Nevertheless, I think that the Testbed is an extremeley useful tool. It is very much needed, and in order to make it optimally useful, it will be necessary that more tools and services be integrated into it. Let’s hope that is part of the long-term plans for the Open Planets Foundation.
My “Score” for a Small Archives:
- Installation/configuration/supported platforms: 18/20 webservice available, can also be installed locally but no instructions at this time.

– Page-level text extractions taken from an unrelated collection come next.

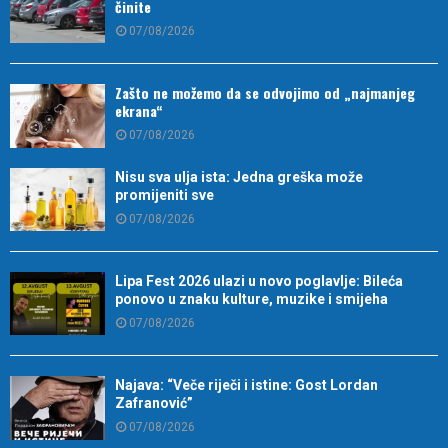
činite
07/08/2026
Zašto ne možemo da se odvojimo od „najmanjeg
ekrana“
07/08/2026
Nisu sva ulja ista: Jedna greška može
promijeniti sve
07/08/2026
Lipa Fest 2026 ulazi u novo poglavlje: Bileća
ponovo u znaku kulture, muzike i smijeha
07/08/2026
Najava: “Veče riječi i istine: Gost Lordan
Zafranović”
07/08/2026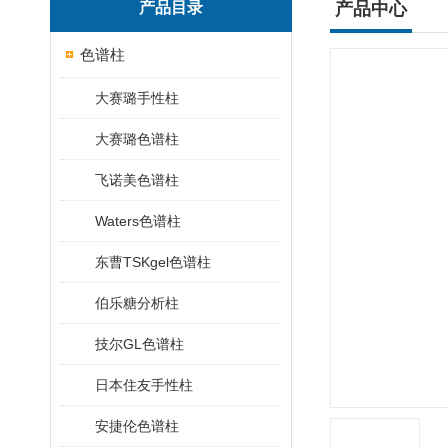
产品目录
产品中心
色谱柱
大赛璐手性柱
大赛璐色谱柱
飞诺美色谱柱
Waters色谱柱
东曹TSKgel色谱柱
伯乐糖分析柱
技尔GL色谱柱
日本住友手性柱
安捷伦色谱柱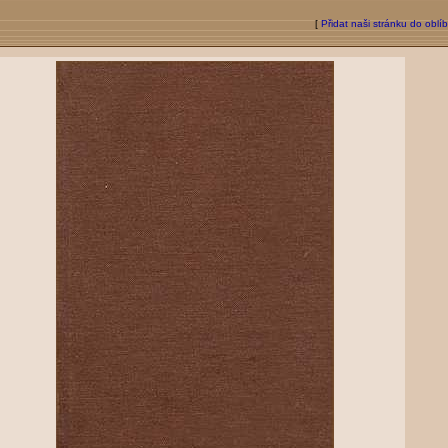
[
Přidat naši stránku do oblí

- Functionality/Reliability: 18/20 a few usabilty problems with comparator and browins services
- Usability: 9/10–very good interface
- Scalability: 9/10–runs very smoothly now, seems scalable if other services added
- Documentation: 8/10–Intergrated help is very useful; interface is mostly self-explanatory
- Interoperability/Metadata support: 8/10–can export results to spreadsheet or xml
- Flexibility/Customizability: 4/10–Looks difficult to add services
- License/Support/Sustainability/Community: 9/10
Final Score: 83/100
Bottom Line: this tool is much more useful and had more long-term potential for development as a tool to support preservation planning in small archvies than PLATO, because it is so much easier to use and provides such immediate results.